FOXO1 reshapes neutrophils to aggravate acute brain damage and promote late depression after traumatic brain injury.

Background: Neutrophils are traditionally viewed as first responders but have a short onset of action in response to traumatic brain injury (TBI). However, the heterogeneity, multifunctionality, and time-dependent modulation of brain damage and outcome mediated by neutrophils after TBI remain poorly understood.

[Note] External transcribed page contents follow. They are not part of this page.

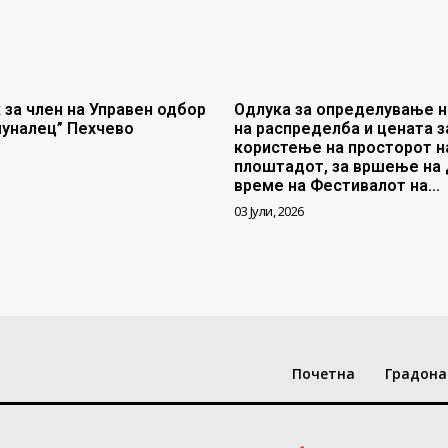
 за член на Управен одбор
Одлука за определување н
муналец” Пехчево
на распределба и цената з
користење на просторот н
плоштадот, за вршење на 
време на Фестивалот на...
03 Јули, 2026
Почетна
Градона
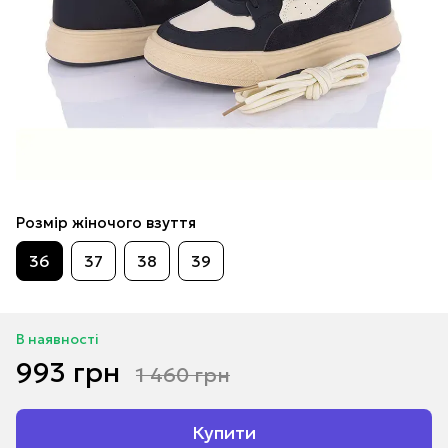
Розмір жіночого взуття
36
37
38
39
В наявності
993 грн
1 460 грн
Купити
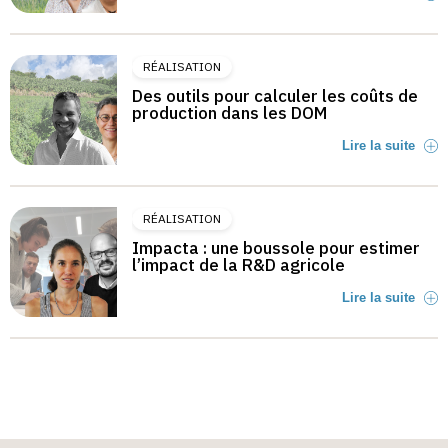
RÉALISATION
Des outils pour calculer les coûts de
production dans les DOM
Lire la suite
RÉALISATION
Impacta : une boussole pour estimer
l’impact de la R&D agricole
Lire la suite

Methods: Using the combined single-cell transcriptomics, metabolomics, and proteomics analysis from TBI patients and the TBI mouse model, we investigate a novel neutrophil phenotype and its associated effects on TBI outcome by neurological deficit scoring and behavioral tests. We also characterized the underlying mechanisms both in vitro and in vivo through molecular simulations, signaling detections, gene expression regulation assessments [including dual-luciferase reporter and chromatin immunoprecipitation (ChIP) assays], primary cultures or co-cultures of neutrophils and oligodendrocytes, intracellular iron, and lipid hydroperoxide concentration measurements, as well as forkhead box protein O1 (FOXO1) conditional knockout mice.

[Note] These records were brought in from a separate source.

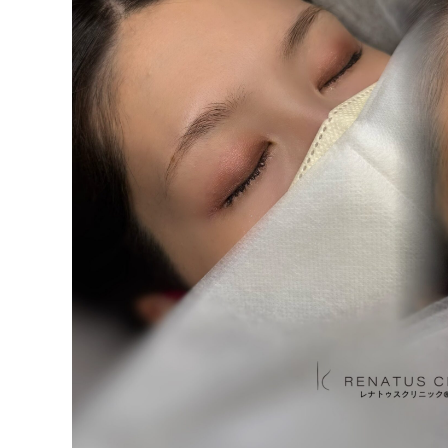
泉 洋平
ボルベラ
看
辻橋 勇祐
ボライト
阿部 竜介
レナトゥスヒアルロン酸
新
ダイヤモンドフィール/ピ
Parts
ネハ
部位から探す
スネコス
額
リジュラン
こめかみ
ゴウリ
眉間
糸リフト
眉上
目の下のクマ取り
目の上
その他
涙袋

Results: We identified that high expression of the FOXO1 protein was induced in neutrophils after TBI both in TBI patients and the TBI mouse model. Infiltration of these FOXO1 neutrophils in the brain was detected not only in the acute phase but also in the chronic phase post-TBI, aggravating acute brain inflammatory damage and promoting late TBI-induced depression. In the acute stage, FOXO1 upregulated cytoplasmic Versican (VCAN) to interact with the apoptosis regulator B-cell lymphoma-2 (BCL-2)-associated X protein (BAX), suppressing the mitochondrial translocation of BAX, which mediated the antiapoptotic effect companied with enhancing interleukin-6 (IL-6) production of FOXO1 neutrophils. In the chronic stage, the "FOXO1-transferrin receptor (TFRC)" mechanism contributes to FOXO1 neutrophil ferroptosis, disturbing the iron homeostasis of oligodendrocytes and inducing a reduction in myelin basic protein, which contributes to the progression of late depression after TBI.

Conclusions: FOXO1 neutrophils represent a novel neutrophil phenotype that emerges in response to acute and chronic TBI, which provides insight into the heterogeneity, reprogramming activity, and versatility of neutrophils in TBI.